Years ago, Francis spoke harshly of the Protestant reformers. But in the run-up to the trip, he has had only words of praise for Luther. He recently called the German theologian a reformer of his time who rightly criticized a church that was "no model to imitate."

"There was corruption in the church, worldliness, attachment to money and power," Francis told reporters this summer.

They are the same abuses Francis has criticized in the 21st-century Catholic Church he now leads.

Source: Pope Francis - As quoted by Andrew Medichini, Jan M. Olsen & Nicole Winfield of the Associated Press, "Pope on Reformation: Forgive 'errors' of past, forge unity", 31 Oct 2016, https://www.yahoo.com/news/reformer-pope-heads-sweden-mark-luthers-reforms-050227744.html

Learnings from an NDE (Near-Death Experience)

Omoye Agbontaen:

Do you have any recommendations for how people can experience and cultivate an atmosphere where they can experience a portion of the love that you experienced in heaven? ...


Dr. Mary Neal:

I mean, we're all broken. And you have to get to the point where you recognize that, and realize, like "OK." I mean, like a good friend, they can be jerks one day, but you're not going to stop being their friend. But it's sort of a snowball, that as you begin to walk that walk, and express that love to yourself and to others, the intensity of it does build.
One little trick, for example. (I'm not going to pretend that I like every person I meet. But, having said that ...) If I meet someone that they just bug me, and my initial reaction to them is not one of love, it's really interesting, because I can, first of all, consciously remind myself that this person in front of me is an incredibly beloved child of God, I remind myself of that.
And then I find one thing about them that I like or that I appreciate, it can be anything so silly
the color of their shirt, any little thing. It's amazing, if I can pick out that first thing, and then I start feeling love for that, it grows, and very rapidly, I'm amazed at myself, now it happens almost instantaneously, I can go from meeting someone and thinking, "Uh, I don't like this person", to feeling incredible love for them, very quickly, and it's all because you just have to practice love, you have to practice love, and then it becomes second nature.

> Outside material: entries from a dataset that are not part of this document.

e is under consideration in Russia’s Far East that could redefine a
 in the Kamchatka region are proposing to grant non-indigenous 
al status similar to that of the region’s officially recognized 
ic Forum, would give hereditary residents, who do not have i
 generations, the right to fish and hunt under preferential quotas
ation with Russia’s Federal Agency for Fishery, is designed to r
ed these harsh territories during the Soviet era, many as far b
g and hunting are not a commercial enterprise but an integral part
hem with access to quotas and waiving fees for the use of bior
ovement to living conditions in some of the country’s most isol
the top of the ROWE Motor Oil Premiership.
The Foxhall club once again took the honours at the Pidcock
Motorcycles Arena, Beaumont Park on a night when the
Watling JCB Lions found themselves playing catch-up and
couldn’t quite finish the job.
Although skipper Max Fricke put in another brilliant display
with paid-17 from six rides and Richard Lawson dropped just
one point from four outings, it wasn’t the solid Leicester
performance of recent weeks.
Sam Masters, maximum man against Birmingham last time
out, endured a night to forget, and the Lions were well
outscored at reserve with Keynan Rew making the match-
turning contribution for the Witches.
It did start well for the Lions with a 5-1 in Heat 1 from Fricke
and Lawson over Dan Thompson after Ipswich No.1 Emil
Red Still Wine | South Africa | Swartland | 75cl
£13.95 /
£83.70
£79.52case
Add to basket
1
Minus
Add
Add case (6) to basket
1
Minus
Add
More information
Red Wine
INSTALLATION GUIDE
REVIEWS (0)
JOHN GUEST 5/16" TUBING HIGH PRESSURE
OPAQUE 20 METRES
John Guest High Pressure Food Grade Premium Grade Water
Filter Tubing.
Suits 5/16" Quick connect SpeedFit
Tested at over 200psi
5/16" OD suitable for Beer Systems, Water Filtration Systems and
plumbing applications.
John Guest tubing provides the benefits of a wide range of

Source: Dr. Mary Neal - Q&A during Rez Week 2020, 2 April 2020
https://youtu.be/SN-B8sN7BKc?t=7567 (2:06:12, 2:09:01ff)

Amazed that the Holy Spirit was poured out, even on ...

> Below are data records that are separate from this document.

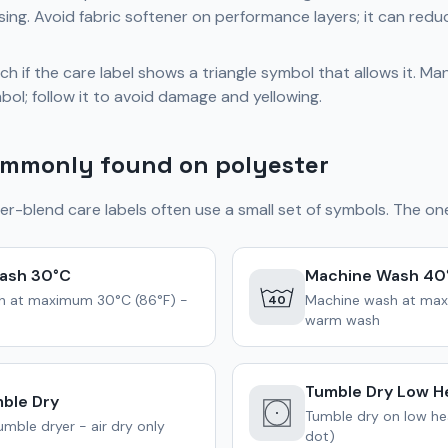
sing. Avoid fabric softener on performance layers; it can redu
h if the care label shows a triangle symbol that allows it. M
bol; follow it to avoid damage and yellowing.
mmonly found on polyester
er-blend care labels often use a small set of symbols. The one
ash 30°C
Machine Wash 40
h at maximum 30°C (86°F) -
Machine wash at max
40
warm wash
Tumble Dry Low H
ble Dry
Tumble dry on low hea
mble dryer - air dry only
dot)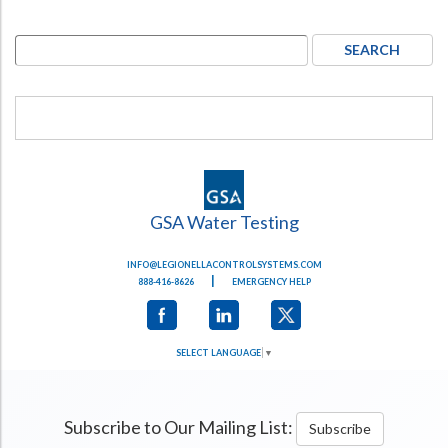
GSA Water Testing
INFO@LEGIONELLACONTROLSYSTEMS.COM
|
888-416-8626
EMERGENCY HELP
SELECT LANGUAGE
▼
Subscribe to Our Mailing List:
Subscribe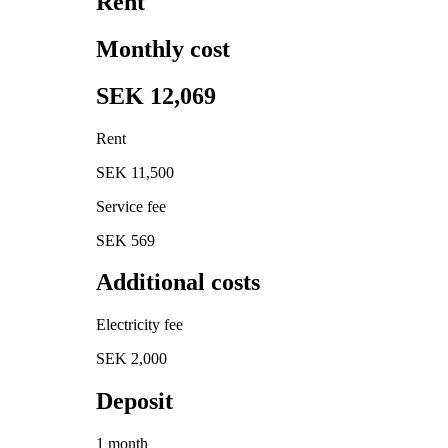
Rent
Monthly cost
SEK 12,069
Rent
SEK 11,500
Service fee
SEK 569
Additional costs
Electricity fee
SEK 2,000
Deposit
1 month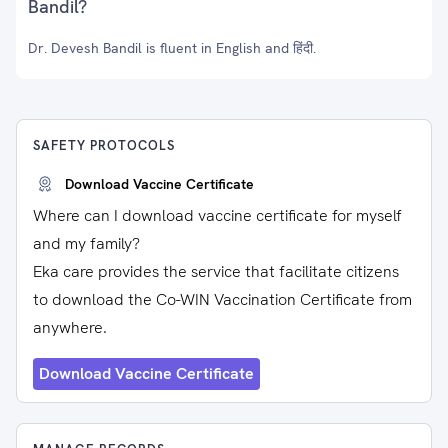
Bandil?
Dr. Devesh Bandil is fluent in English and हिंदी.
SAFETY PROTOCOLS
Download Vaccine Certificate
Where can I download vaccine certificate for myself
and my family?
Eka care provides the service that facilitate citizens
to download the Co-WIN Vaccination Certificate from
anywhere.
Download Vaccine Certificate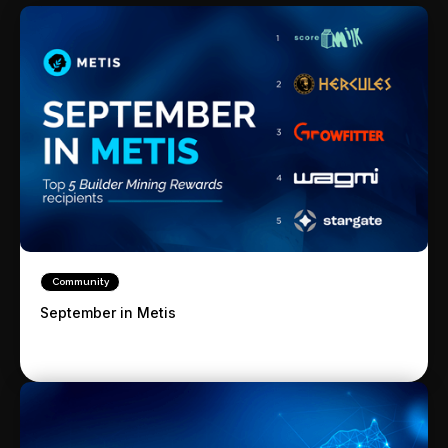
Community
September in Metis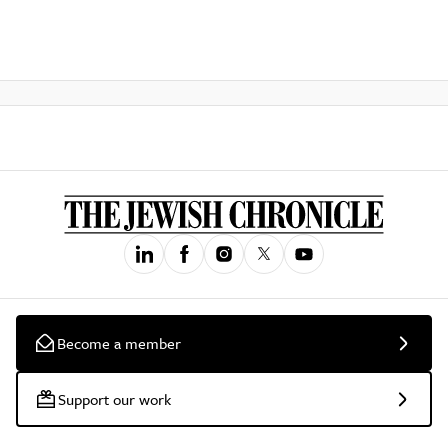
Become a member
Support our work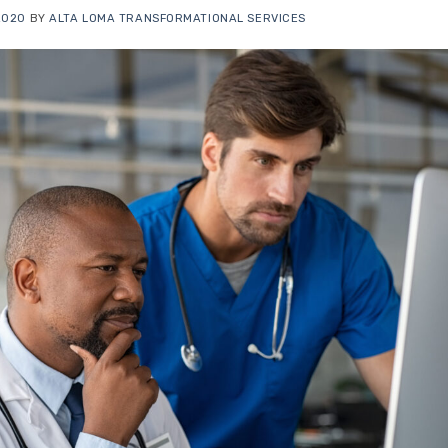
 2020
BY
ALTA LOMA TRANSFORMATIONAL SERVICES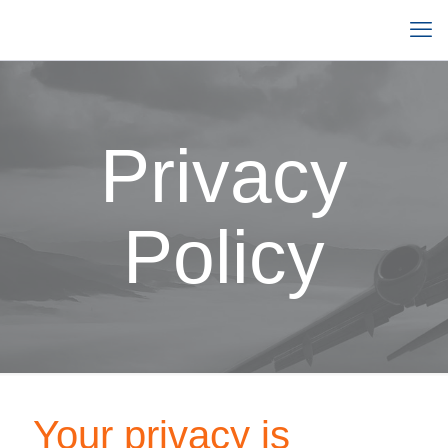
Privacy
Policy
Your privacy is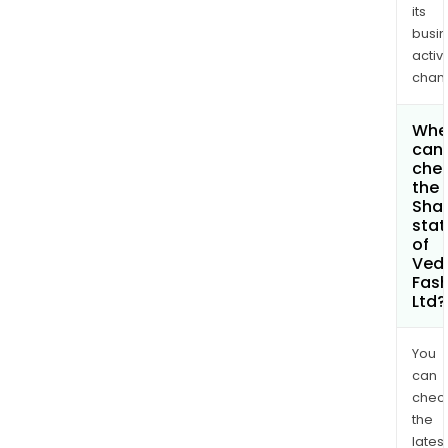
its
busi
activi
chan
Whe
can 
che
the
Shar
stat
of
Ved
Fash
Ltd?
You
can
chec
the
latest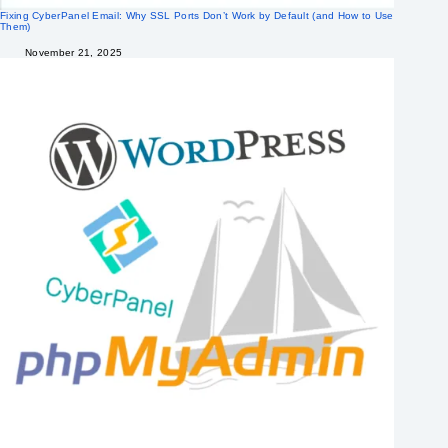
Fixing CyberPanel Email: Why SSL Ports Don’t Work by Default (and How to Use
Them)
November 21, 2025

(44) While Peter was still speaking, the Holy Spirit came upon everyone who heard his message. (45) The circumcised Jewish believers who had come with Peter were amazed that the gift of the Holy Spirit had been poured out even on non-Jews, (46) for they heard them speaking in tongues (spiritual languages) and praising God. Then Peter said, (47) “These non-Jews have received the Holy Spirit just as we Jews have; surely no one can stop them from being baptized in water.” (48) So Peter told the Jews to baptize them in the name of Jesus Christ. Then they asked Peter to stay with them for several days.